• [Information shown]:

>>>>>

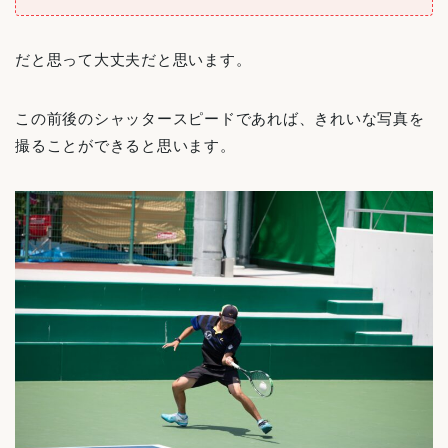
だと思って大丈夫だと思います。
この前後のシャッタースピードであれば、きれいな写真を
撮ることができると思います。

<<<<<

• [What needs to be done]: Could you reproduce the listing above word for word while leaving out its pictures?

• [The completed task]:
だと思って大丈夫だと思います。
この前後のシャッタースピードであれば、きれいな写真を
撮ることができると思います。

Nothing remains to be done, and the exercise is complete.